** What to do **
Return the number of lines below with "العتبه" in them, and nothing else.

** Given records **

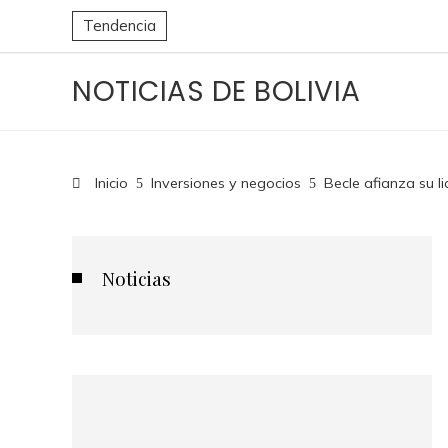
Tendencia
NOTICIAS DE BOLIVIA
Inicio
Inversiones y negocios
Becle afianza su l
Noticias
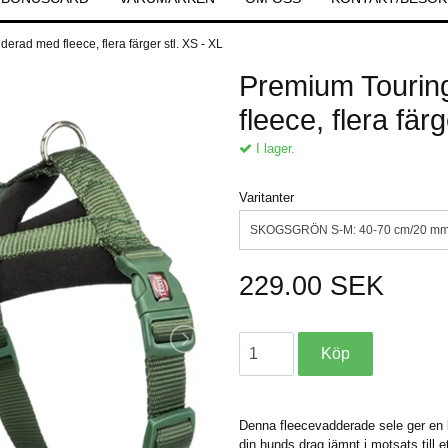
erad med fleece, flera färger stl. XS - XL
Premium Tourin
fleece, flera fär
I lager.
Varitanter
SKOGSGRÖN S-M: 40-70 cm/20 m
229.00 SEK
Denna fleecevadderade sele ger en 
din hunds drag jämnt i motsats till 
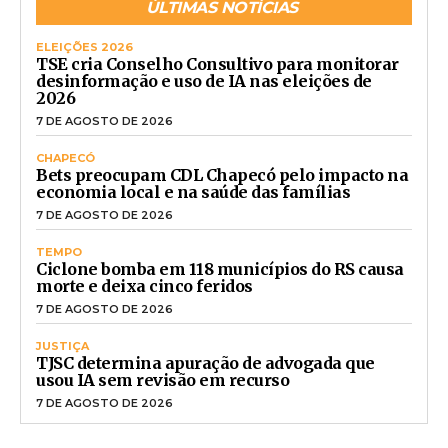
ÚLTIMAS NOTÍCIAS
ELEIÇÕES 2026
TSE cria Conselho Consultivo para monitorar
desinformação e uso de IA nas eleições de
2026
7 DE AGOSTO DE 2026
CHAPECÓ
Bets preocupam CDL Chapecó pelo impacto na
economia local e na saúde das famílias
7 DE AGOSTO DE 2026
TEMPO
Ciclone bomba em 118 municípios do RS causa
morte e deixa cinco feridos
7 DE AGOSTO DE 2026
JUSTIÇA
TJSC determina apuração de advogada que
usou IA sem revisão em recurso
7 DE AGOSTO DE 2026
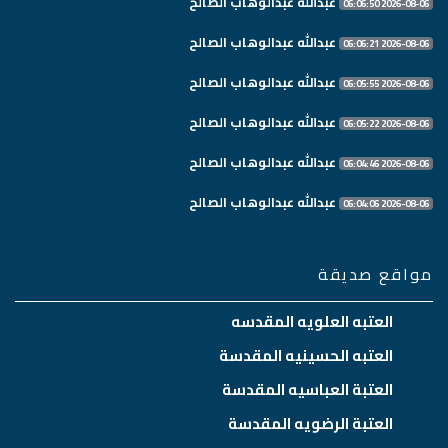
عبدالله عبدالوهاب الصالح
2026-08-06 06:06:50
عبدالله عبدالوهاب الصالح
2026-08-06 06:06:21
عبدالله عبدالوهاب الصالح
2026-08-06 06:05:55
عبدالله عبدالوهاب الصالح
2026-08-06 06:05:22
عبدالله عبدالوهاب الصالح
2026-08-06 06:04:46
عبدالله عبدالوهاب الصالح
2026-08-06 06:04:06
مواقع صديقة
العتبه العلويه المقدسه
العتبه الحسينيه المقدسة
العتبة العباسيه المقدسة
العتبة الرضويه المقدسة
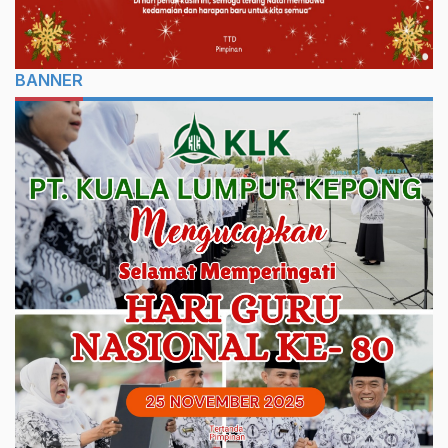
BANNER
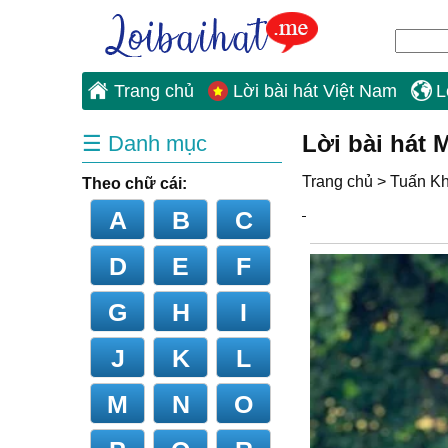
Trang chủ
Lời bài hát Việt Nam
L
Lời bài hát 
☰ Danh mục
Trang chủ
>
Tuấn K
Theo chữ cái:
A
B
C
D
E
F
G
H
I
J
K
L
M
N
O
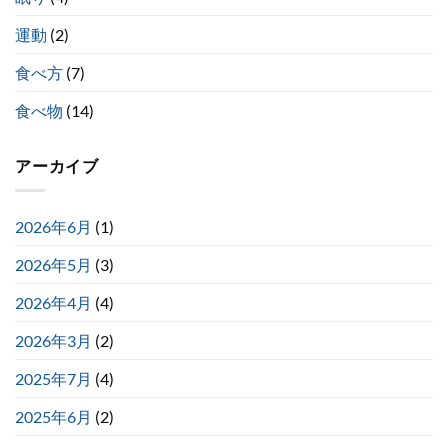
運動
(2)
食べ方
(7)
食べ物
(14)
アーカイブ
2026年6月
(1)
2026年5月
(3)
2026年4月
(4)
2026年3月
(2)
2025年7月
(4)
2025年6月
(2)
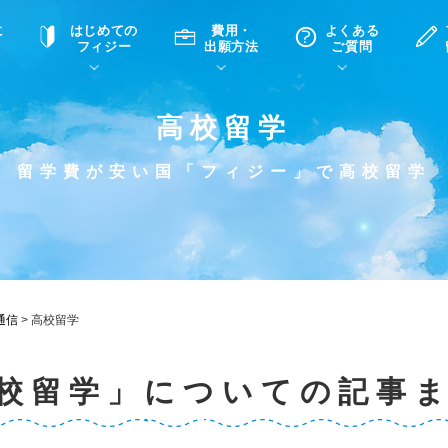
に
はじめての
費用・
よくある
フィジー
出願方法
ご質問
高校留学
て
A
P
中学・高校留学の意義
滞在先
高校留学
ホームステイQ&A
学生インタビュー（在校生）
留学費が安い国「フィジー」で高校留学
入学選考試験Q&A
通信
>
高校留学
校留学」についての記事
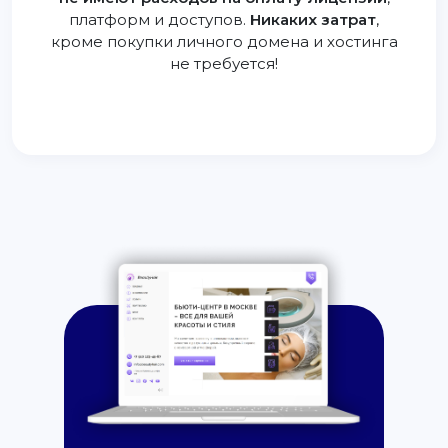
платформ и доступов.
Никаких затрат
,
кроме покупки личного домена и хостинга
не требуется!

** Response box **
2